LARIMER COUNTY, Colo. — Jerry Wilkerson and his wife would visit their cabin in the Poudre Canyon on Black Hollow Road five to six times a year from their home in Missouri.
But one month ago, their drive was cut short, right in front of the neighborhood they knew so well.
"But I saw a little flash of light in front of me when I got my front tires on the bridge. So I stopped.

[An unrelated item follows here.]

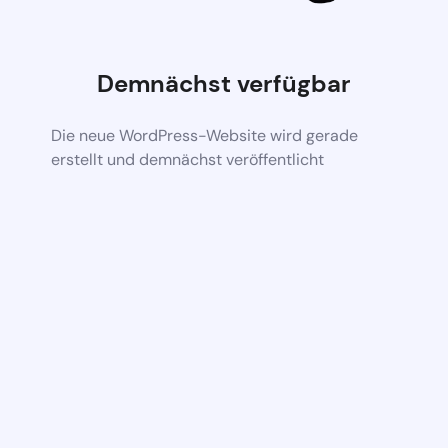
Demnächst verfügbar
Die neue WordPress-Website wird gerade
erstellt und demnächst veröffentlicht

It was one of the transformers on a power pole," Wilkerson told 9NEWS over the phone.
The structure of Wilkerson's longtime family cabin stayed in tact as the debris flow roared through, but it didn't stop it from being completely flooded out.
"Virtually everything in the cabin was ruined in the next 10 days after this happened," he said. "Over a period of two long days, we cleaned out all the junk and everything that was in the cabin."
But in addition to the several destroyed homes off of Black Hollow Road, there was also damage to several roads and other public infrastructure.
Lori Hodges, the director of Emergency Management for Larimer County, said the estimated cost of damage for the recent flooding is around $1.7 million.
That cost only counts for damage to public infrastructure, which includes things like roads, bridges and culverts that are washed out.
"We've had a lot more damage that's on private lands, but we don't have any way to quantify that," Hodges said.
Among other areas, the main parts of Larimer County the damage cost applies to is the Miller Fork, Black Creek (flowing into the Big Thompson river), County Road 44H (Buckhorn Road), areas around Glen Haven and the Poudre Canyon.
"These storms cause impacts that happen extremely quickly. And so everybody needs to have a plan," she said.
She added that drainages in particular are especially at risk for any rain event right now, and also shared the status of the land where several cabins once stood near Black Hollow Road.
"The Black Hollow area, the Colorado Geological Survey has actually stated in a report that people should not live in the Black Hollow area, at least for the next few months, because it's so unstable," she said. "For other areas, it's really about making sure that you have a plan, you can get warned and that you can get to safety in case we are having severe weather."
What happens next
As of now, there isn't an exact timeline for when all of the repairs and improvements could happen, but Hodges explained that there are plans in place.
"And so we're going to really need to look at on County Road 44H do we need. We already had it in our plan to upgrade those culverts. So we'll do the upgrades. But right now with the the weather system the way that it is, it would make more sense to do that when it's a little bit more stable," she said. "We have also done assessments for the emergency watershed protection program, which would allow us to do some work for structure protection, erosion control, and then also debris in the streamways. So we're working on that right now in five priority areas."
She also explained what generally could happen with ideas for when it comes to mitigation efforts.
"There are some walls that could be put up there, some barrier bags, there's also debris catchments that could be made. You know, with the Black Hollow area, that debris flow is so large that none of that stuff probably would have stopped that debris from happening. But in some of the smaller debris flows, a lot of those measures could protect those homes," she said.
Additionally, she said that they're working with the state to see if Governor Jared Polis could send a request for a FEMA declaration to the federal government in order to help with the costs of some of the public damage.
"And then that might open the door for some funding that might be available for some private lands as well," Hodges said.
As for Wilkerson, he said as of now, rebuilding their cabin is still up in the air, and hopes that cleanup of the area moves faster.
"We just, we have to just sit and wait and see what's got to be done," he said.